Les deux semaines que durent le festival, un des plus importants consacrés à la musique en Belgique, tant par la qualité des interprètes que par l’exigence de la programmation, permettent, également, d’entendre des pages inspirées par la crucifixion: Les Sept Paroles du Christ sur la Croix de Haydn, dans la version pour orchestre, le 14, par Philippe Herreweghe à la tête de l’Orchestre des Champs-Elysées, et dans celle pour quatuor à cordes, le 18, par le Quatuor Kuss, Via Crucis de Liszt, le 22, avec le concours de Jan Michiels et d’Inge Spinette, Septem Verba a Christo de Pergolèse, le 12, par René Jacobs et l’Académie de musique ancienne de Berlin, et Sieben Worte Jesu (1982) de Sofia Goubaïdoulina ce vendredi. Cette très prenante composition d’une trentaine de minutes sollicite en permanence le violoncelle et le bayan qui jouent souvent à découvert, les cordes n’intervenant que parcimonieusement. Kristina Blaumane et Elsbeth Moser tirent de leur instrument de beaux et surprenants effets sonores et instaurent un intense climat spirituel et expressif que des quintes de toux viennent malheureusement perturber.

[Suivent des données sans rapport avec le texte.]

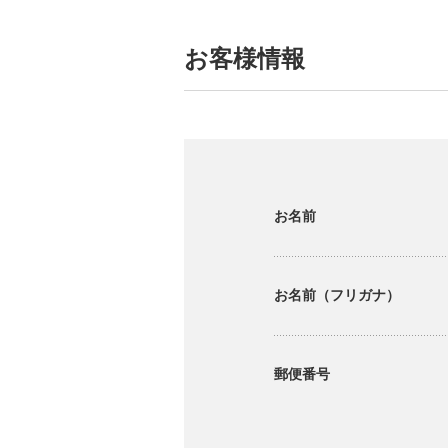
お客様情報
お名前
お名前（フリガナ）
郵便番号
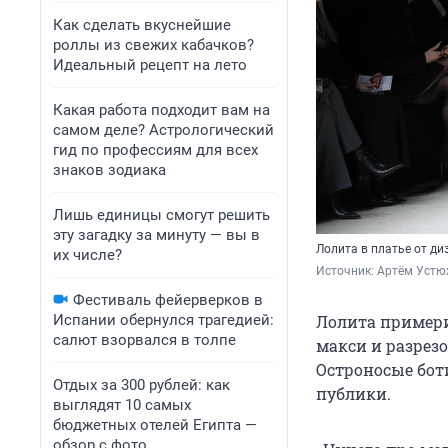
Как сделать вкуснейшие
роллы из свежих кабачков?
Идеальный рецепт на лето
Какая работа подходит вам на
самом деле? Астрологический
гид по профессиям для всех
знаков зодиака
Лишь единицы смогут решить
эту загадку за минуту — вы в
Лолита в платье от ди
их числе?
Источник: 
Артём Устю
Фестиваль фейерверков в
Испании обернулся трагедией:
Лолита примери
салют взорвался в толпе
макси и разрез
Остроносые бот
Отдых за 300 рублей: как
публики.
выглядят 10 самых
бюджетных отелей Египта —
обзор с фото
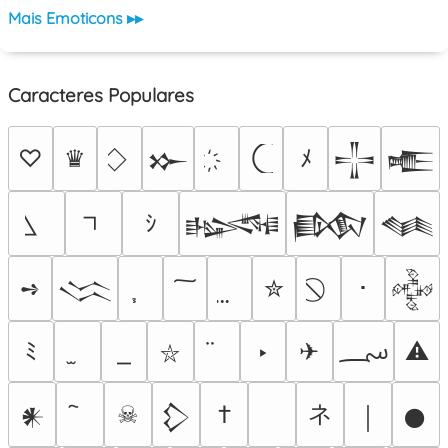
Mais Emoticons ▸▸
Caracteres Populares
♡
♛
ﾒ
𒁍
𒋲
𒍫
ｼ
𒈙
𒁃
𒈝
➺
✮
･
𒈱
𒅒
؄
ﾐ
‣
✈
⚠
⛥
ネ
☠
†
𒀭
𒁷
￨
𒊹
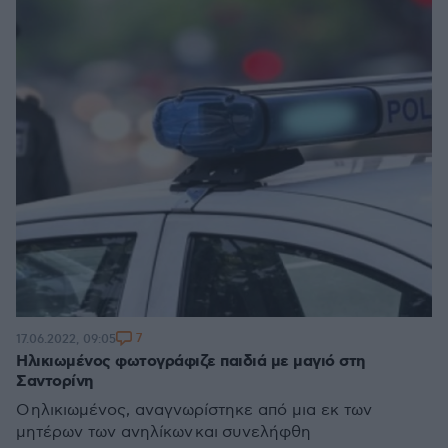
7
17.06.2022, 09:05
Ηλικιωμένος φωτογράφιζε παιδιά με μαγιό στη
Σαντορίνη
O ηλικιωμένος, αναγνωρίστηκε από μια εκ των
μητέρων των ανηλίκων και συνελήφθη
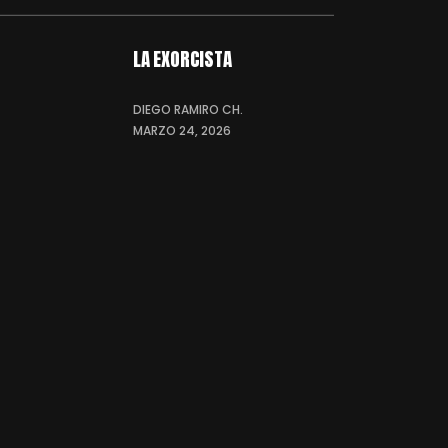
LA EXORCISTA
DIEGO RAMIRO CH.
MARZO 24, 2026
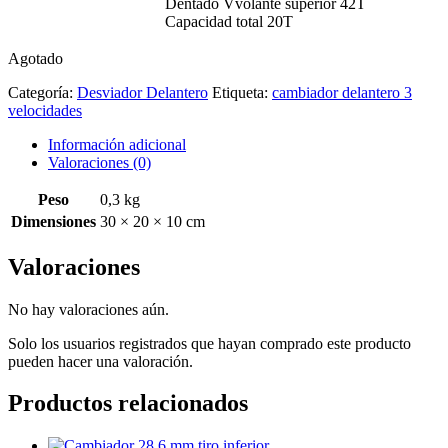
Dentado Vvolante superior 42T
Capacidad total 20T
Agotado
Categoría:
Desviador Delantero
Etiqueta:
cambiador delantero 3
velocidades
Información adicional
Valoraciones (0)
Peso
0,3 kg
Dimensiones
30 × 20 × 10 cm
Valoraciones
No hay valoraciones aún.
Solo los usuarios registrados que hayan comprado este producto
pueden hacer una valoración.
Productos relacionados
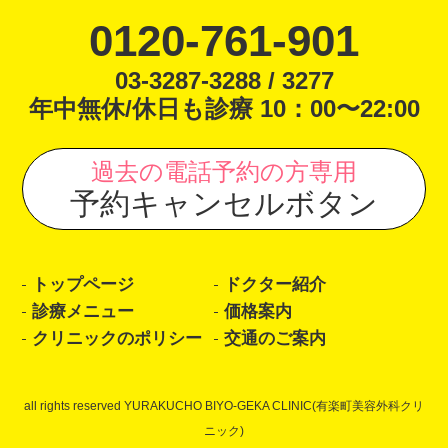
0120-761-901
03-3287-3288 / 3277
年中無休/休日も診療 10：00〜22:00
過去の電話予約の方専用
予約キャンセルボタン
トップページ
ドクター紹介
診療メニュー
価格案内
クリニックのポリシー
交通のご案内
all rights reserved YURAKUCHO BIYO-GEKA CLINIC(有楽町美容外科クリ
ニック)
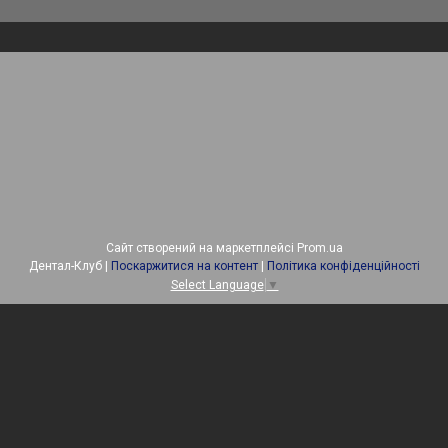
Сайт створений на маркетплейсі
Prom.ua
Дентал-Клуб |
Поскаржитися на контент
|
Політика конфіденційності
Select Language
▼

Autre genre à l’honneur durant cette édition: le Stabat Mater, avec celui de Pergolèse, également le 12 par René Jacobs, celui, très rare, de Schubert, le 21 mars, par Jérémie Rhorer et son Cercle de l’Harmonie, le concert se tenant à Anvers, et celui de Szymanowski (1926) ce soir. Sous la direction sobre, ferme et précise de Vladimir Jurowski, les Chœurs et l’Orchestre philharmoniques de Londres exécutent cette œuvre essentielle du compositeur polonais avec une incontestable justesse de style. L’interprétation, cependant, ne suscite pas l’émotion attendue, les musiciens, d’un professionnalisme incontestable, ne cultivant pas une identité sonore aussi prononcée que l’Orchestre royal du Concertgebouw, par exemple. Les solistes sont diversement appréciés. Seul le baryton, Andrzej Dobber, se démarque, la soprano, Elzbieta Szmytka, au timbre émacié, accusant quelque dureté dans l’intonation; la voix d’Agnieszka Rehlis, s’avère plus veloutée mais la mezzo a moins à accomplir.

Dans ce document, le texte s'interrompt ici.